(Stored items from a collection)
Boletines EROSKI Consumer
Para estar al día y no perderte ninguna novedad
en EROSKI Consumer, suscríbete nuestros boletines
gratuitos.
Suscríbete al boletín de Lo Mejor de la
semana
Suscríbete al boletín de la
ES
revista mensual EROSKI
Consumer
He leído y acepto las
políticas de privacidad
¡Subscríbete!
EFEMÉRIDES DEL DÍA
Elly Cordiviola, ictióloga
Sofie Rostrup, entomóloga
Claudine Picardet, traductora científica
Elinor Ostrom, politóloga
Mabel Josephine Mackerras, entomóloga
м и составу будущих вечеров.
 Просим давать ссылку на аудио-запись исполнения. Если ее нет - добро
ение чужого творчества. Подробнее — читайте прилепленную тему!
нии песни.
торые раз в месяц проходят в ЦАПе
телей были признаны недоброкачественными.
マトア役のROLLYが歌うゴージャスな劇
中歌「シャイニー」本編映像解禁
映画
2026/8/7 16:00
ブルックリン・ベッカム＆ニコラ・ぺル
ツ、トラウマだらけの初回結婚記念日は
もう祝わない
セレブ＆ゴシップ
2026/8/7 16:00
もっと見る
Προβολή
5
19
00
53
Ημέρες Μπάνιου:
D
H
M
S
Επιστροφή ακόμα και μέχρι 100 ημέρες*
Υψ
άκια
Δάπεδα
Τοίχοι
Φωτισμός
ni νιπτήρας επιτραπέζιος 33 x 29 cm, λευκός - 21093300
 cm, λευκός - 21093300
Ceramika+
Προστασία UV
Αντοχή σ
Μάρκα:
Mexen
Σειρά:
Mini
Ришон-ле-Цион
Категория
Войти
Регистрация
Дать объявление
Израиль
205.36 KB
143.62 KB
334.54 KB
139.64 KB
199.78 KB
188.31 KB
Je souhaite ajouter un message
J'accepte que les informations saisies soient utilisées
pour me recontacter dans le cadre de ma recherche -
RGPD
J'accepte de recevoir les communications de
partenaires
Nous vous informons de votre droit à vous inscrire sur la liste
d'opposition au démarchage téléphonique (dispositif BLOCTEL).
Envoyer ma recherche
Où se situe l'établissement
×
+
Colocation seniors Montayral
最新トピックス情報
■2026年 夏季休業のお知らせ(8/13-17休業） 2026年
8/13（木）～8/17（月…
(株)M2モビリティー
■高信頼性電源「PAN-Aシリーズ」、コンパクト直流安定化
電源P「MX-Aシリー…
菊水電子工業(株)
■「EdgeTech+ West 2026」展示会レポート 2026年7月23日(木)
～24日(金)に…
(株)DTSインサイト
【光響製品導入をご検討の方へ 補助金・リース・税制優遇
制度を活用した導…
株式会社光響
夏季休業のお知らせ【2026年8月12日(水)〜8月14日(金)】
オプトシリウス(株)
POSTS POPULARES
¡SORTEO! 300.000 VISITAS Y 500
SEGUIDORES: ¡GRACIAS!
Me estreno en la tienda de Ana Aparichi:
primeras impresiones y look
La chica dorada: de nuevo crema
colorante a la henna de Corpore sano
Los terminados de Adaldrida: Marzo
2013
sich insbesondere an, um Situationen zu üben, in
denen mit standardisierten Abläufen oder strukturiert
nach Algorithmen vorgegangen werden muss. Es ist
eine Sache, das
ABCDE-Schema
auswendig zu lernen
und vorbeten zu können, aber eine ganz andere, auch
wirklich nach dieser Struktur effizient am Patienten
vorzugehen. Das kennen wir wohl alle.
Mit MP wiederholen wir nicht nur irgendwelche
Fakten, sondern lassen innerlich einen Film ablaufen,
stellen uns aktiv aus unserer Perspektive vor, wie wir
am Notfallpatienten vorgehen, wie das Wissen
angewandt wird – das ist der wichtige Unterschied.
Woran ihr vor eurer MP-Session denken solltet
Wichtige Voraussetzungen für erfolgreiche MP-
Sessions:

Exercise details »
Please give back all of the data exactly as it appears.

Task result »
Boletines EROSKI Consumer
Para estar al día y no perderte ninguna novedad
en EROSKI Consumer, suscríbete nuestros boletines
gratuitos.
Suscríbete al boletín de Lo Mejor de la
semana
Suscríbete al boletín de la
ES
revista mensual EROSKI
Consumer
He leído y acepto las
políticas de privacidad
¡Subscríbete!
EFEMÉRIDES DEL DÍA
Elly Cordiviola, ictióloga
Sofie Rostrup, entomóloga
Claudine Picardet, traductora científica
Elinor Ostrom, politóloga
Mabel Josephine Mackerras, entomóloga
м и составу будущих вечеров.
 Просим давать ссылку на аудио-запись исполнения. Если ее нет - добро
ение чужого творчества. Подробнее — читайте прилепленную тему!
нии песни.
торые раз в месяц проходят в ЦАПе
телей были признаны недоброкачественными.
マトア役のROLLYが歌うゴージャスな劇
中歌「シャイニー」本編映像解禁
映画
2026/8/7 16:00
ブルックリン・ベッカム＆ニコラ・ぺル
ツ、トラウマだらけの初回結婚記念日は
もう祝わない
セレブ＆ゴシップ
2026/8/7 16:00
もっと見る
Προβολή
5
19
00
53
Ημέρες Μπάνιου:
D
H
M
S
Επιστροφή ακόμα και μέχρι 100 ημέρες*
Υψ
άκια
Δάπεδα
Τοίχοι
Φωτισμός
ni νιπτήρας επιτραπέζιος 33 x 29 cm, λευκός - 21093300
 cm, λευκός - 21093300
Ceramika+
Προστασία UV
Αντοχή σ
Μάρκα:
Mexen
Σειρά:
Mini
Ришон-ле-Цион
Категория
Войти
Регистрация
Дать объявление
Израиль
205.36 KB
143.62 KB
334.54 KB
139.64 KB
199.78 KB
188.31 KB
Je souhaite ajouter un message
J'accepte que les informations saisies soient utilisées
pour me recontacter dans le cadre de ma recherche -
RGPD
J'accepte de recevoir les communications de
partenaires
Nous vous informons de votre droit à vous inscrire sur la liste
d'opposition au démarchage téléphonique (dispositif BLOCTEL).
Envoyer ma recherche
Où se situe l'établissement
×
+
Colocation seniors Montayral
最新トピックス情報
■2026年 夏季休業のお知らせ(8/13-17休業） 2026年
8/13（木）～8/17（月…
(株)M2モビリティー
■高信頼性電源「PAN-Aシリーズ」、コンパクト直流安定化
電源P「MX-Aシリー…
菊水電子工業(株)
■「EdgeTech+ West 2026」展示会レポート 2026年7月23日(木)
～24日(金)に…
(株)DTSインサイト
【光響製品導入をご検討の方へ 補助金・リース・税制優遇
制度を活用した導…
株式会社光響
夏季休業のお知らせ【2026年8月12日(水)〜8月14日(金)】
オプトシリウス(株)
POSTS POPULARES
¡SORTEO! 300.000 VISITAS Y 500
SEGUIDORES: ¡GRACIAS!
Me estreno en la tienda de Ana Aparichi:
primeras impresiones y look
La chica dorada: de nuevo crema
colorante a la henna de Corpore sano
Los terminados de Adaldrida: Marzo
2013
sich insbesondere an, um Situationen zu üben, in
denen mit standardisierten Abläufen oder strukturiert
nach Algorithmen vorgegangen werden muss. Es ist
eine Sache, das
ABCDE-Schema
auswendig zu lernen
und vorbeten zu können, aber eine ganz andere, auch
wirklich nach dieser Struktur effizient am Patienten
vorzugehen. Das kennen wir wohl alle.
Mit MP wiederholen wir nicht nur irgendwelche
Fakten, sondern lassen innerlich einen Film ablaufen,
stellen uns aktiv aus unserer Perspektive vor, wie wir
am Notfallpatienten vorgehen, wie das Wissen
angewandt wird – das ist der wichtige Unterschied.
Woran ihr vor eurer MP-Session denken solltet
Wichtige Voraussetzungen für erfolgreiche MP-
Sessions:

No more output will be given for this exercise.